We hope you enjoyed your Memorial Day weekend – it means the summer season is officially here! Shelter and veterinarians around the country have seen an increase in adopted animals and new members of the family during social distancing due to COVID-19. As we head into summer and outdoors, here are some important things to keep in mind for the safety and health of our furry family members!

Family on Tropical Vacations With a Dog.

Tips to Protect Your Pet This Summer

Microchip Your Pet

  • These tiny, safe, permanent identification chips can save your pet’s life. Summer brings thunderstorms, fireworks, and more time outside, each of which could result in an escape. Having a microchip that is registered with your up-to-date phone numbers and information can get your pet back to you as quickly a possible.
    • Don’t have one yet? Visit your local veterinarian (find your closest THRIVE at THRIVEvet.com) and ask for an appointment for a microchip placement. It is a quick injection, and we promise to give lots of yummy treats to make it as easy as possible.
    • Think your pet has a chip, but not sure if it is registered? Make an appointment for an exam and chip check. Your veterinarian can give you the chip number and help you get it registered!

Safely Walk Your Pet

    • Short walks are key in the hot weather. Aim for early morning or late evening for cooler temps and think about their feet, too. Hot pavement can cause burns and blisters for our pets – if you can’t walk barefoot, neither should they! At 87⁰ F outside, asphalt can reach 143⁰, meaning skin can blister and burn in under a minute. Be mindful as you walk to any discomfort exhibited by your pet and check their paws for blisters, redness or if they appear darker in color.
    • If your pet needs to go out during the day, let them walk on grassy surfaces that do not retain heat as much as pavement.
    • If you must walk your dog during the day, consider dog booties or socks to protect their paw pads from direct contact with hot sidewalks.

Traveling With Your Pet

    • Whether it is a quick trip to the store, or taking your pet to their yearly vet exam, it is important to never leave a pet unattended in a car. Even with the window cracked, the heat in a car can reach over 100⁰ F in only ten minutes and 120⁰ in 30 minutes.
    • It is illegal in many states and local municipalities to leave an animal unattended in a car under certain conditions, including hot days.

Beware of BBQs

    • As the weather heats up, it is an American tradition to fire up the grill and enjoy a BBQ with friends and family. A curious cat could spell trouble near the grill, so keep all pets away from open flames and always monitor the grill. In addition, while you enjoy dinner and drinks, make certain your pet does not get a taste. Many BBQ staples, like beer, onions, garlic, and cooked bones from chicken wings for example, are extremely harmful to your pet.
    • Advise any visiting guests that they should not feed your pets and to keep an eye on their plates in case Fido’s curiosity get’s the best of him.

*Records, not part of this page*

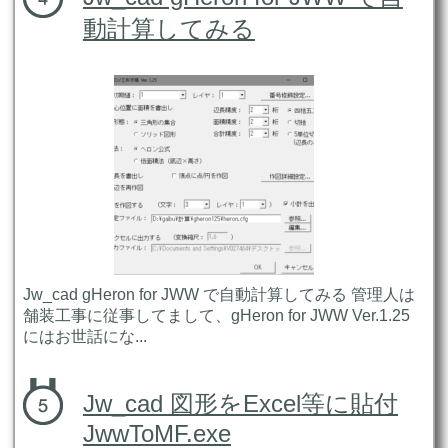
動計算してみる
Jw_cad gHeron for JWW で自動計算してみる 管理人は
舗装工事に従事してまして、gHeron for JWW Ver.1.25
にはお世話にな...
Jw_cad 図形をExcel等に貼付
JwwToMF.exe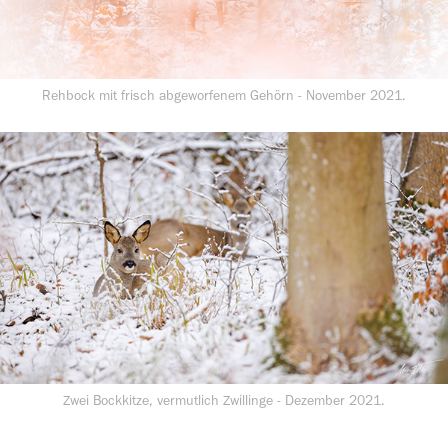
Rehbock mit frisch abgeworfenem Gehörn - November 2021.
Zwei Bockkitze, vermutlich Zwillinge - Dezember 2021.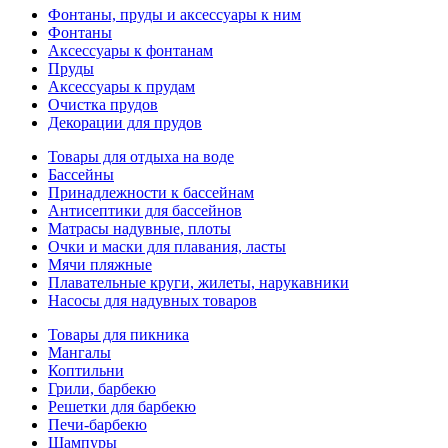
Фонтаны, пруды и аксессуары к ним
Фонтаны
Аксессуары к фонтанам
Пруды
Аксессуары к прудам
Очистка прудов
Декорации для прудов
Товары для отдыха на воде
Бассейны
Принадлежности к бассейнам
Антисептики для бассейнов
Матраcы надувные, плоты
Очки и маски для плавания, ласты
Мячи пляжные
Плавательные круги, жилеты, нарукавники
Насосы для надувных товаров
Товары для пикника
Мангалы
Коптильни
Грили, барбекю
Решетки для барбекю
Печи-барбекю
Шампуры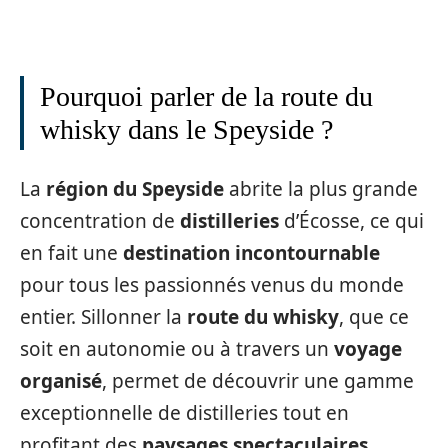
Pourquoi parler de la route du
whisky dans le Speyside ?
La
région du Speyside
abrite la plus grande
concentration de
distilleries
d’Écosse, ce qui
en fait une
destination incontournable
pour tous les passionnés venus du monde
entier. Sillonner la
route du whisky
, que ce
soit en autonomie ou à travers un
voyage
organisé
, permet de découvrir une gamme
exceptionnelle de distilleries tout en
profitant des
paysages spectaculaires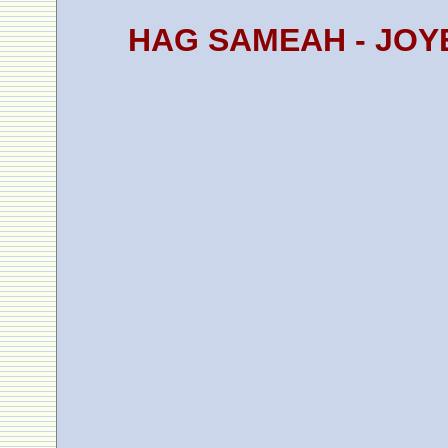
HAG SAMEAH - JOY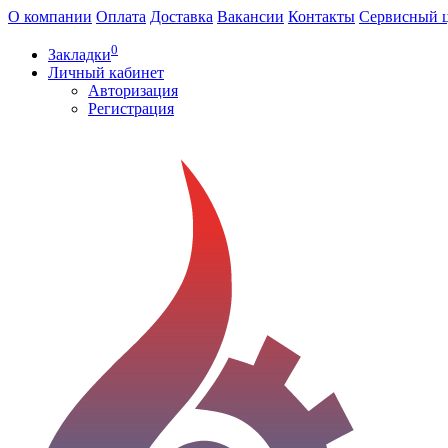
О компании
Оплата
Доставка
Вакансии
Контакты
Сервисный 
0
Закладки
Личный кабинет
Авторизация
Регистрация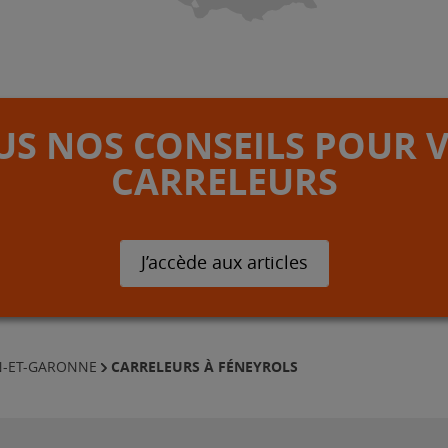
S NOS CONSEILS POUR 
CARRELEURS
J’accède aux articles
CARRELEURS À FÉNEYROLS
N-ET-GARONNE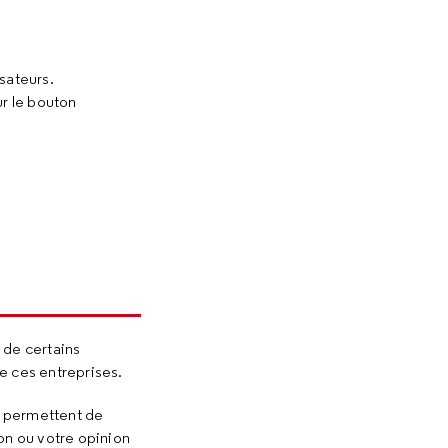
isateurs.
ur le bouton
 de certains
de ces entreprises.
us permettent de
on ou votre opinion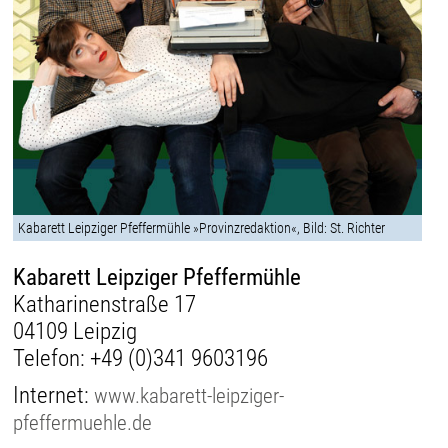
Kabarett Leipziger Pfeffermühle »Provinzredaktion«, Bild: St. Richter
Kabarett Leipziger Pfeffermühle
Katharinenstraße 17
04109 Leipzig
Telefon:
+49 (0)341 9603196
Internet:
www.kabarett-leipziger-
pfeffermuehle.de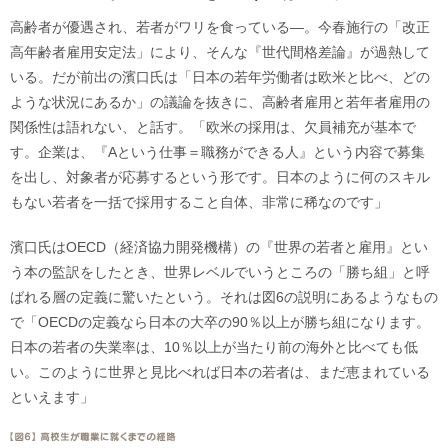
高齢者が優遇され、若者がワリを食っている―。今春施行の「改正
高年齢者雇用安定法」により、そんな『世代間格差論』が過熱して
いる。だが前出の濱口氏は「日本の若年労働者は欧米と比べ、どの
ような状況にあるか」の議論を抜きに、高齢者雇用と若年者雇用の
関係性は語れない、と話す。「欧米の採用は、欠員補充が基本で
す。企業は、『Aという仕事＝職務ができる人』という内容で募集
を出し、対象者が応募するという形です。日本のように何のスキル
もない若者を一括で採用すること自体、非常に稀なのです」
濱口氏はOECD（経済協力開発機構）の『世界の若者と雇用』とい
う本の監訳をしたとき、世界レベルでいうところの「勝ち組」と呼
ばれる層の定義に驚いたという。それは図6の説明にあるようなもの
で「OECDの定義なら日本の大卒の90％以上が勝ち組になります。
日本の若者の失業率は、10％以上が当たり前の海外と比べても低
い。このように世界と見比べれば日本の若者は、まだ恵まれている
といえます」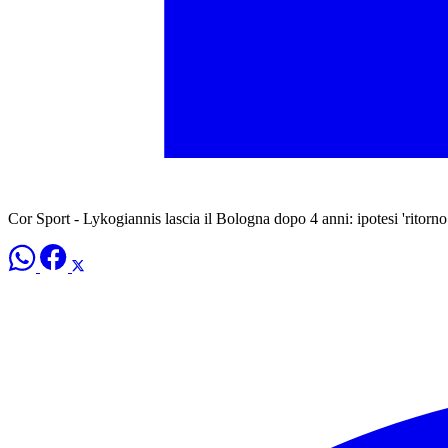
Cor Sport - Lykogiannis lascia il Bologna dopo 4 anni: ipotesi 'ritorno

Know the Signs of Overheating

    • The summer heat affects our pets quickly. Did you know dogs and cats only sweat through their paws? They pant to expel excess heat but can still become overheated easily. Pets with shorter noses, like bulldogs, pugs, etc., are particularly at high risk. Overheating occurs when you pet has an elevated temperature of over 104⁰. If you pet exhibits any of the signs below, contact your vet.
      • Excessive panting or difficulty breathing
      • Increased heart rate
      • Drooling
      • Weakness, stupor and/or collapse
      • Seizures
      • Bloody diarrhea and vomiting

Keep Your Pet Hydrated

      • As with the rest of the year, it is important your pet has access to clean, fresh water during the day. When it is hot or humid outdoors, pets can dehydrate quickly and need plenty of water.
      • To help avoid dehydration, keep your pet indoors when it is extremely hot and ensure they have shady spots out of the sun when it is safe to go outside.

Be Aware of Summer Bugs

  • Does the sound of buzzing mosquitoes keep you inside during summer evenings? Those pests, along with ticks and fleas, spread many diseases to your pets. Heartworms and several bacteria that cause severe illness can be tested for and prevented against with the help of your veterinarian. Be sure to ask what is safest and will provide the best protection for your special pet.

Summer is a time for relaxation and extra time with our families. By keeping our pets safe, we can ensure they enjoy the sun and fun with us.